A demonstration of memory allocations and frees within CUDA graphs using Graph APIs and Stream Capture APIs.

immaTensorCoreGemm

CUDA sample demonstrating a integer GEMM computation using the Warp Matrix Multiply and Accumulate (WMMA) API for integer introduced in CUDA 10. This sample demonstrates the use of the CUDA WMMA API employing the Tensor Cores introduced in the Volta chip family for faster matrix operations. In addition to that, it demonstrates the use of the new CUDA function attribute cudaFuncAttributeMaxDynamicSharedMemorySize that allows the application to reserve an extended amount of shared memory than it is available by default.

jacobiCudaGraphs

Demonstrates Instantiated CUDA Graph Update with Jacobi Iterative Method using cudaGraphExecKernelNodeSetParams() and cudaGraphExecUpdate() approach.

memMapIPCDrv

This CUDA Driver API sample is a very basic sample that demonstrates Inter Process Communication using cuMemMap APIs with one process per GPU for computation. Requires Compute Capability 3.0 or higher and a Linux Operating System, or a Windows Operating System

newdelete

This sample demonstrates dynamic global memory allocation through device C++ new and delete operators and virtual function declarations available with CUDA 4.0.

ptxjit

This sample uses the Driver API to just-in-time compile (JIT) a Kernel from PTX code. Additionally, this sample demonstrates the seamless interoperability capability of the CUDA Runtime and CUDA Driver API calls.

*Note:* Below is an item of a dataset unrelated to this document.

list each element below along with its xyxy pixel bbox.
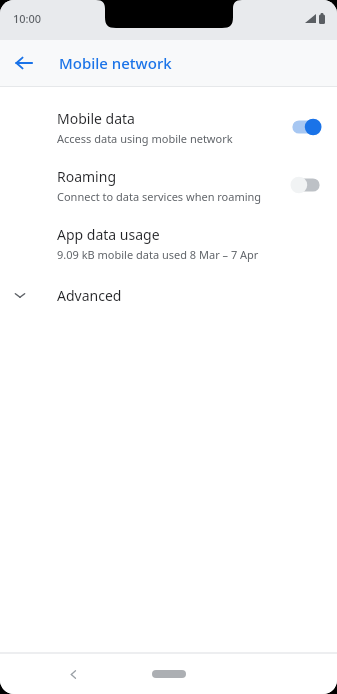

For CUDA 5.5, this sample shows how to use cuLink* functions to link PTX assembly using the CUDA driver at runtime.

simpleCudaGraphs

A demonstration of CUDA Graphs creation, instantiation and launch using Graphs APIs and Stream Capture APIs.

StreamPriorities

This sample demonstrates basic use of stream priorities.

tf32TensorCoreGemm

A CUDA sample demonstrating tf32 (e8m10) GEMM computation using the Warp Matrix Multiply and Accumulate (WMMA) API introduced with CUDA 11 in Ampere chip family tensor cores for faster matrix operations. This sample also uses async copy provided by cuda pipeline interface for gmem to shmem async loads which improves kernel performance and reduces register presssure.

warpAggregatedAtomicsCG

This sample demonstrates how using Cooperative Groups (CG) to perform warp aggregated atomics to single and multiple counters, a useful technique to improve performance when many threads atomically add to a single or multiple counters.